The 2017 Music and Beyond Festival opened last night with a display of American fireworks that was à propos for the 4th of July.
Violinist Sarah Chang brought a healthy dose of glamour to the stage of Dominion-Chalmers in a performance that emphasized searing virtuosity and dramatic temperament over subtlety or introspection.
Chang has been known for her intense, fierce and furious approach to music ever since she emerged as a pre-teen prodigy in a poofy dress. Her attire these days is more sophisticated — she favours strapless, fit-and-flare gowns in bright colours, and changes several times a night. But her quirks and kinetic mannerisms remain intact: the backbends, the impatient fidgeting when she isn’t playing (rolling her neck, rotating and shaking her left hand), the scowl, as if she wanted to frighten the music into submission.
After an introductory fanfare from the Governor General’s ceremonial band, and speeches by Korean Ambassador Shin Maeng-ho, Ottawa-Vanier MPP Nathalie Des Rosiers and Ottawa Mayor Jim Watson, Chang strode on-stage in a ruched, peacock-blue gown. She opened with that workhorse of the violin repertoire, Vitali’s G Minor Chaconne.
With its daring modulations into remote keys, the piece was long thought to not be an authentic Baroque composition. Chang’s playing is driven by theatrical, expressive impulse more than form, and suited the work’s romantic prescience. She has a big, slightly twangy sound, powered by fast, aggressive vibrato: she’s always been one of those violinists who embodies the instrument’s metallic components more than its wooden ones. Pianist Julio Elizalde has enough sweep and power to stand up to Chang’s strong personality, while providing a warmer, more relaxed counterbalance.

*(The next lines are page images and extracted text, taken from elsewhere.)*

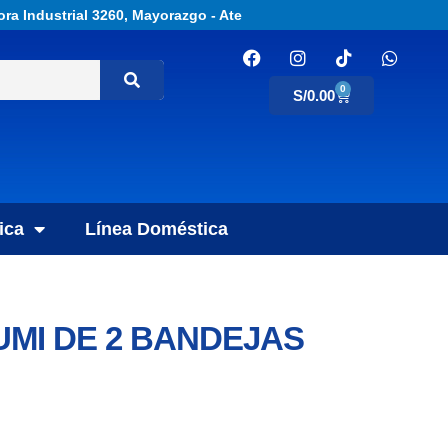
ora Industrial 3260, Mayorazgo - Ate
0
S/
0.00
ica
Línea Doméstica
LUMI DE 2 BANDEJAS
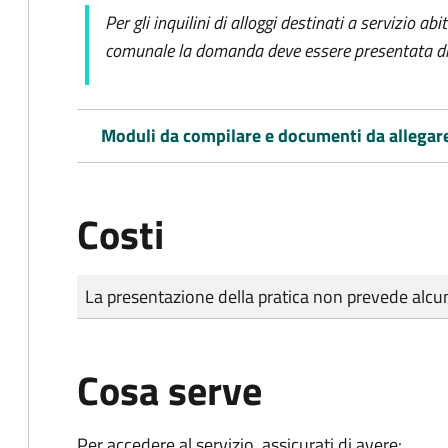
Per gli inquilini di alloggi destinati a servizio ab
comunale la domanda deve essere presentata dir
Moduli da compilare e documenti da allegar
Costi
Tipo di pagamento
Importo
La presentazione della pratica non prevede al
Cosa serve
Per accedere al servizio, assicurati di avere:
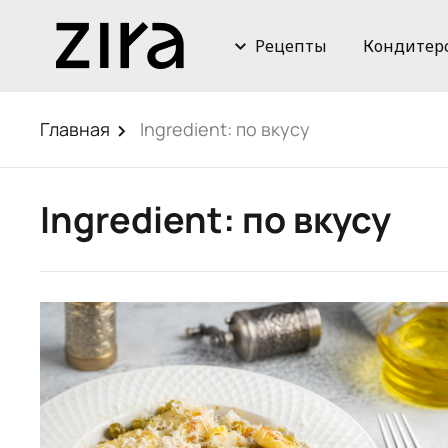
Рецепты
Кондитер
Главная
Ingredient:
по вкусу
Ingredient:
по вкусу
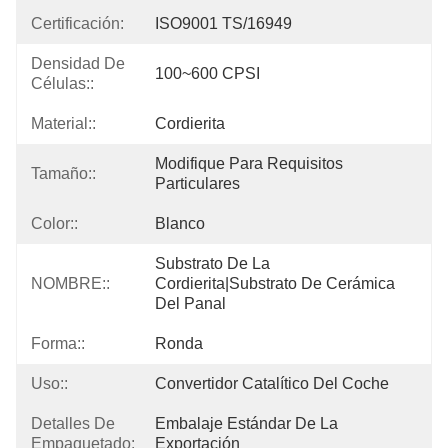
Certificación:
ISO9001 TS/16949
Densidad De
100~600 CPSI
Células::
Material::
Cordierita
Modifique Para Requisitos 
Tamaño::
Particulares
Color::
Blanco
Substrato De La 
NOMBRE::
Cordierita|substrato De Cerámica 
Del Panal
Forma::
Ronda
Uso::
Convertidor Catalítico Del Coche
Detalles De
Embalaje Estándar De La 
Empaquetado:
Exportación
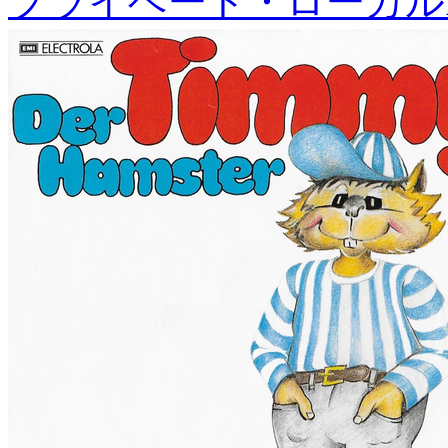
プライベート・ローカル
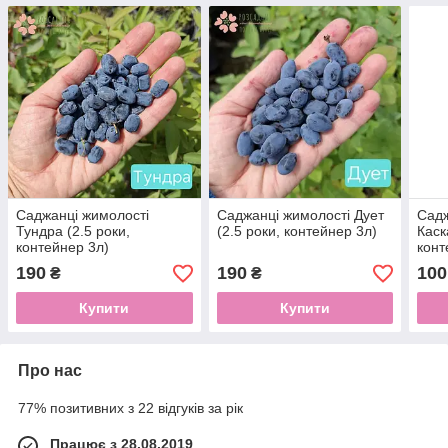
Саджанці жимолості
Саджанці жимолості Дует
Садж
Тундра (2.5 роки,
(2.5 роки, контейнер 3л)
Каск
контейнер 3л)
конт
190
190
100
₴
₴
Купити
Купити
Про нас
77% позитивних з 22 відгуків за рік
Працює з 28.08.2019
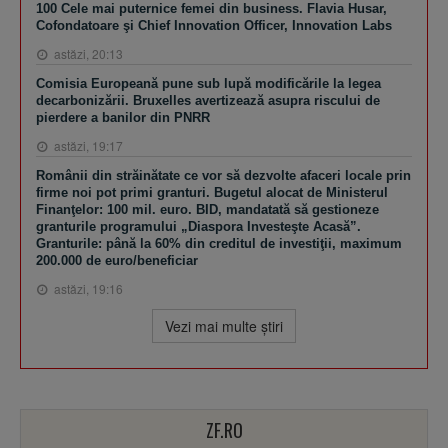
100 Cele mai puternice femei din business. Flavia Husar,
Cofondatoare şi Chief Innovation Officer, Innovation Labs
astăzi, 20:13
Comisia Europeană pune sub lupă modificările la legea
decarbonizării. Bruxelles avertizează asupra riscului de
pierdere a banilor din PNRR
astăzi, 19:17
Românii din străinătate ce vor să dezvolte afaceri locale prin
firme noi pot primi granturi. Bugetul alocat de Ministerul
Finanţelor: 100 mil. euro. BID, mandatată să gestioneze
granturile programului „Diaspora Investeşte Acasă”.
Granturile: până la 60% din creditul de investiţii, maximum
200.000 de euro/beneficiar
astăzi, 19:16
Vezi mai multe ştiri
ZF.RO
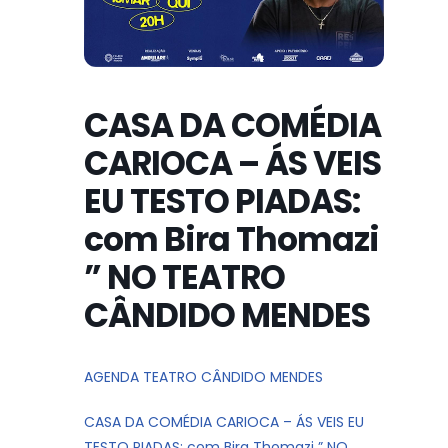
CASA DA COMÉDIA
CARIOCA – ÁS VEIS
EU TESTO PIADAS:
com Bira Thomazi
” NO TEATRO
CÂNDIDO MENDES
AGENDA TEATRO CÂNDIDO MENDES
CASA DA COMÉDIA CARIOCA – ÁS VEIS EU
TESTO PIADAS: com Bira Thomazi ” NO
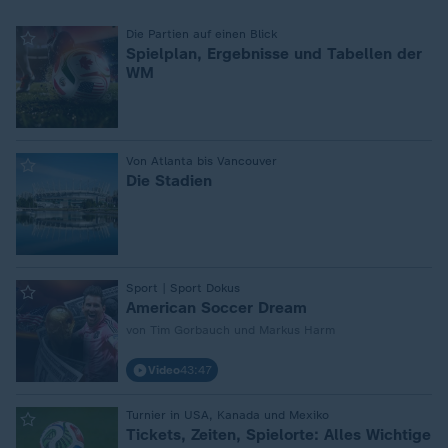
:
Die Partien auf einen Blick
Spielplan, Ergebnisse und Tabellen der
WM
:
Von Atlanta bis Vancouver
Die Stadien
:
Sport | Sport Dokus
American Soccer Dream
von Tim Gorbauch und Markus Harm
Video
43:47
:
Turnier in USA, Kanada und Mexiko
Tickets, Zeiten, Spielorte: Alles Wichtige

Brahms’s Sonata No. 3 did not hold up well under Chang’s unrelenting tension. She turned the mysterious, anxious quality of the first movement into something forceful and blustery. She struggles with the breathing room and patience Brahms’ ample phrases require. The Adagio had a blowsy, ungentle sentimentality; the third and fourth movements felt hurried to the point of panic.
The second half began with a new frock, this one in begonia-pink sequins, and Franck’s A Major Sonata. Franck has a more exuberant soul than Brahms and fared better, although even here the music wanted a lighter, more elastic, more French touch. Chang’s attack is so ferocious that the music often has nowhere to go — she opened the Recitativo-Fantasia movement like a cadenza from the Bruch Concerto. Her devouring need for speed at all costs also left her accompanist vulnerable, especially in the last movement. One felt that partnership was not her prime motivation.
Ravel’s Tzigane is always an showstopping, bow-busting way to end a violin recital. Chang’s version was wild and blazing, but a little rough, considering Augustin Dumay’s unforgettable rendition on the very same stage two years ago.
Chang responded to the audience’s ovation with an encore of Bach’s Air on the G String, her most restrained offering of the evening, lovely in its unadorned simplicity.